→ Work order
Write the data out again, character for character, with no images.

→ Data for this task
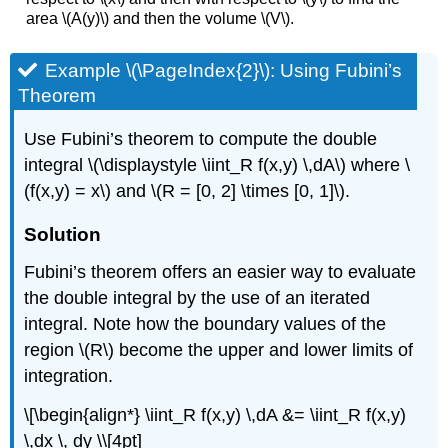
area \(A(y)\) and then the volume \(V\).
Example \(\PageIndex{2}\): Using Fubini’s
Theorem
Use Fubini’s theorem to compute the double
integral \(\displaystyle \iint_R f(x,y) \,dA\) where \
(f(x,y) = x\) and \(R = [0, 2] \times [0, 1]\).
Solution
Fubini’s theorem offers an easier way to evaluate
the double integral by the use of an iterated
integral. Note how the boundary values of the
region \(R\) become the upper and lower limits of
integration.
\[\begin{align*} \iint_R f(x,y) \,dA &= \iint_R f(x,y)
\,dx \, dy \\[4pt]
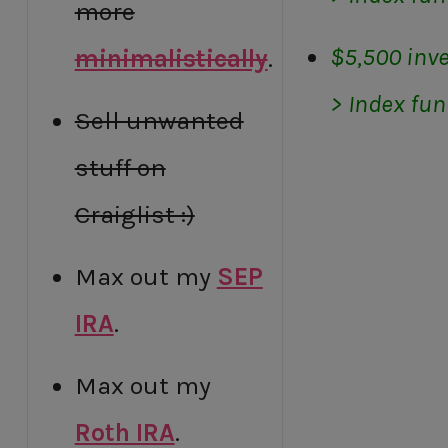
more
$5,500 inve
minimalistically
.
> Index fu
Sell unwanted
stuff on
Craiglist :)
Max out my
SEP
IRA
.
Max out my
Roth IRA
.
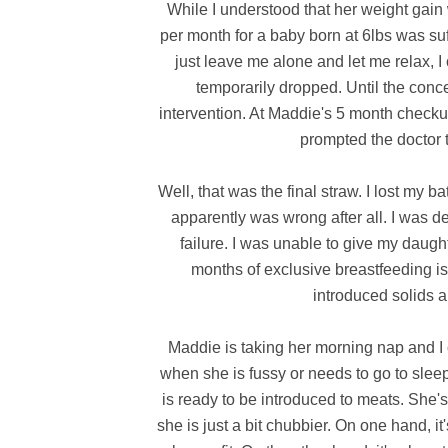
While I understood that her weight gain w
per month for a baby born at 6lbs was suff
just leave me alone and let me relax, I
temporarily dropped. Until the conce
intervention. At Maddie's 5 month checku
prompted the doctor t
Well, that was the final straw. I lost my 
apparently was wrong after all. I was dev
failure. I was unable to give my daught
months of exclusive breastfeeding is 
introduced solids a
Maddie is taking her morning nap and I 
when she is fussy or needs to go to sleep
is ready to be introduced to meats. She'
she is just a bit chubbier. On one hand, i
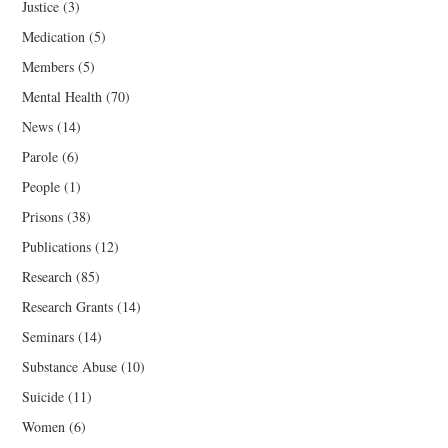
Justice
(3)
Medication
(5)
Members
(5)
Mental Health
(70)
News
(14)
Parole
(6)
People
(1)
Prisons
(38)
Publications
(12)
Research
(85)
Research Grants
(14)
Seminars
(14)
Substance Abuse
(10)
Suicide
(11)
Women
(6)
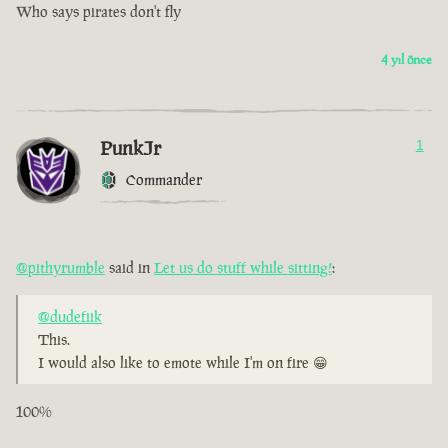
Who says pirates don't fly
4 yıl önce
PunkJr
1
Commander
@pithyrumble
said in
Let us do stuff while sitting!
:
@dudefiik
This.
I would also like to emote while I'm on fire 😁
100%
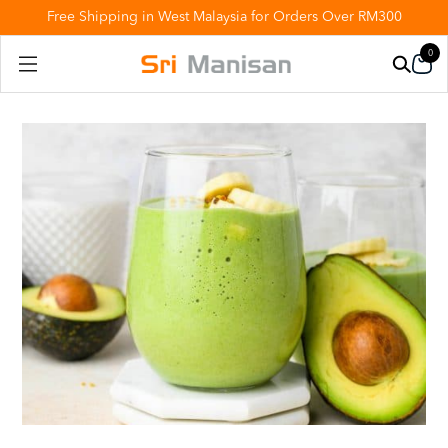
Free Shipping in West Malaysia for Orders Over RM300
0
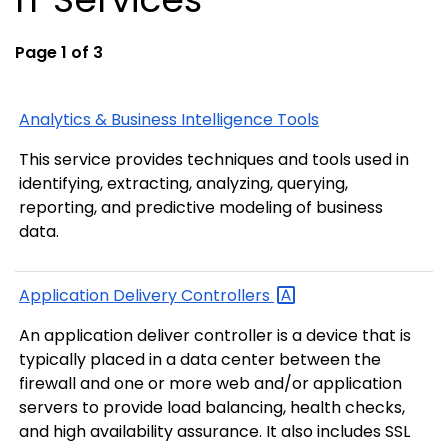
Page 1 of 3
Analytics & Business Intelligence Tools
This service provides techniques and tools used in
identifying, extracting, analyzing, querying,
reporting, and predictive modeling of business
data.
Application Delivery
Controllers
An application deliver controller is a device that is
typically placed in a data center between the
firewall and one or more web and/or application
servers to provide load balancing, health checks,
and high availability assurance. It also includes SSL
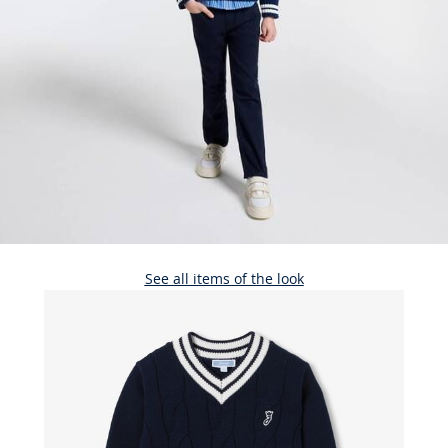
See all items of the look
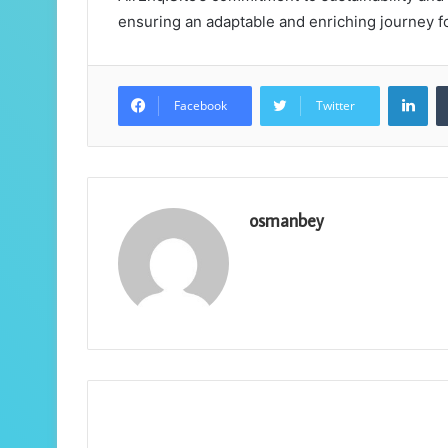
ensuring an adaptable and enriching journey fo
Lin
Facebook
Twitter
osmanbey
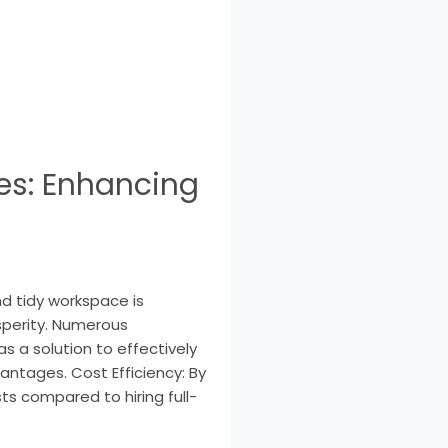
es: Enhancing
nd tidy workspace is
sperity. Numerous
s a solution to effectively
antages. Cost Efficiency: By
ts compared to hiring full-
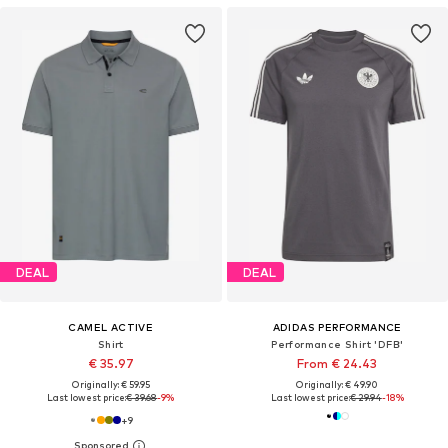
DEAL
DEAL
CAMEL ACTIVE
ADIDAS PERFORMANCE
Shirt
Performance Shirt 'DFB'
€ 35.97
From € 24.43
Originally: € 59.95
Originally: € 49.90
Last lowest price:
€ 39.68
-9%
Last lowest price:
€ 29.94
-18%
+
9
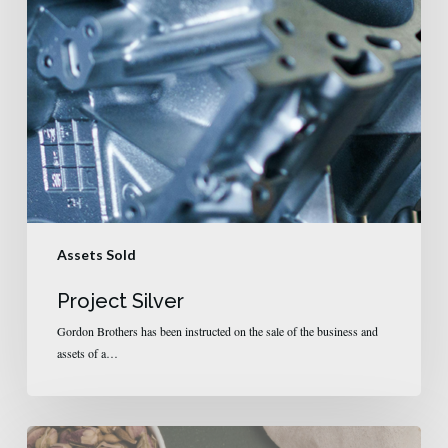
Assets Sold
Project Silver
Gordon Brothers has been instructed on the sale of the business and
assets of a…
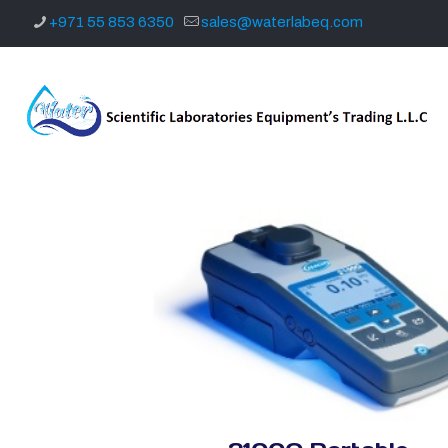
+971 55 853 6350
sales@waterlabeq.com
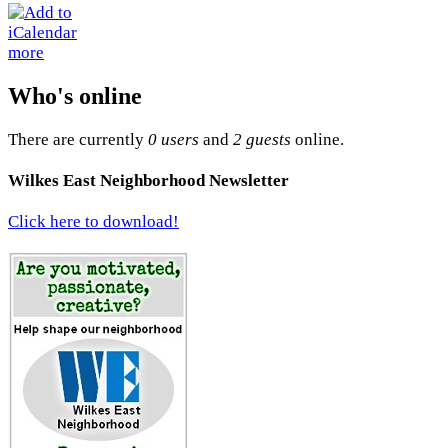
more
Who's online
There are currently
0 users
and
2 guests
online.
Wilkes East Neighborhood Newsletter
Click here to download!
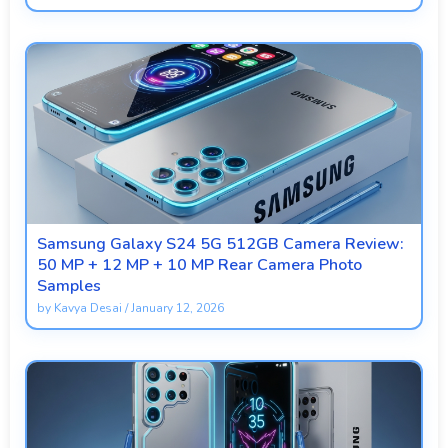
Samsung Galaxy S24 5G 512GB Camera Review:
50 MP + 12 MP + 10 MP Rear Camera Photo
Samples
by
Kavya Desai
/
January 12, 2026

→ Exercise solution
area \(A(y)\) and then the volume \(V\).
Example \(\PageIndex{2}\): Using Fubini’s
Theorem
Use Fubini’s theorem to compute the double
integral \(\displaystyle \iint_R f(x,y) \,dA\) where \
(f(x,y) = x\) and \(R = [0, 2] \times [0, 1]\).
Solution
Fubini’s theorem offers an easier way to evaluate
the double integral by the use of an iterated
integral. Note how the boundary values of the
region \(R\) become the upper and lower limits of
integration.
\[\begin{align*} \iint_R f(x,y) \,dA &= \iint_R f(x,y)
\,dx \, dy \\[4pt]
more
$5,500 inve
minimalistically
.
> Index fu
Sell unwanted
stuff on
Craiglist :)
Max out my
SEP
IRA
.
Max out my
Roth IRA
.
While I understood that her weight gain w
per month for a baby born at 6lbs was suff
just leave me alone and let me relax, I
temporarily dropped. Until the conce
intervention. At Maddie's 5 month checku
prompted the doctor t
Well, that was the final straw. I lost my 
apparently was wrong after all. I was dev
failure. I was unable to give my daught
months of exclusive breastfeeding is 
introduced solids a
Maddie is taking her morning nap and I 
when she is fussy or needs to go to sleep
is ready to be introduced to meats. She'
she is just a bit chubbier. On one hand, i
Justice
(3)
Medication
(5)
Members
(5)
Mental Health
(70)
News
(14)
Parole
(6)
People
(1)
Prisons
(38)
Publications
(12)
Research
(85)
Research Grants
(14)
Seminars
(14)
Substance Abuse
(10)
Suicide
(11)
Women
(6)
Who says pirates don't fly
4 yıl önce
PunkJr
1
Commander
@pithyrumble
said in
Let us do stuff while sitting!
:
@dudefiik
This.
I would also like to emote while I'm on fire 😁
100%
Free Shipping in West Malaysia for Orders Over RM300
0
Page 1 of 3
Analytics & Business Intelligence Tools
This service provides techniques and tools used in
identifying, extracting, analyzing, querying,
reporting, and predictive modeling of business
data.
Application Delivery
Controllers
An application deliver controller is a device that is
typically placed in a data center between the
firewall and one or more web and/or application
servers to provide load balancing, health checks,
and high availability assurance. It also includes SSL
See all items of the look
ensuring an adaptable and enriching journey fo
Lin
Facebook
Twitter
osmanbey
es: Enhancing
nd tidy workspace is
sperity. Numerous
s a solution to effectively
antages. Cost Efficiency: By
ts compared to hiring full-
DEAL
DEAL
CAMEL ACTIVE
ADIDAS PERFORMANCE
Shirt
Performance Shirt 'DFB'
€ 35.97
From € 24.43
Originally: € 59.95
Originally: € 49.90
Last lowest price:
€ 39.68
-9%
Last lowest price:
€ 29.94
-18%
+
9
Assets Sold
Project Silver
Gordon Brothers has been instructed on the sale of the business and
assets of a…
+971 55 853 6350
sales@waterlabeq.com
more
Who's online
There are currently
0 users
and
2 guests
online.
Wilkes East Neighborhood Newsletter
Click here to download!
Samsung Galaxy S24 5G 512GB Camera Review:
50 MP + 12 MP + 10 MP Rear Camera Photo
Samples
by
Kavya Desai
/
January 12, 2026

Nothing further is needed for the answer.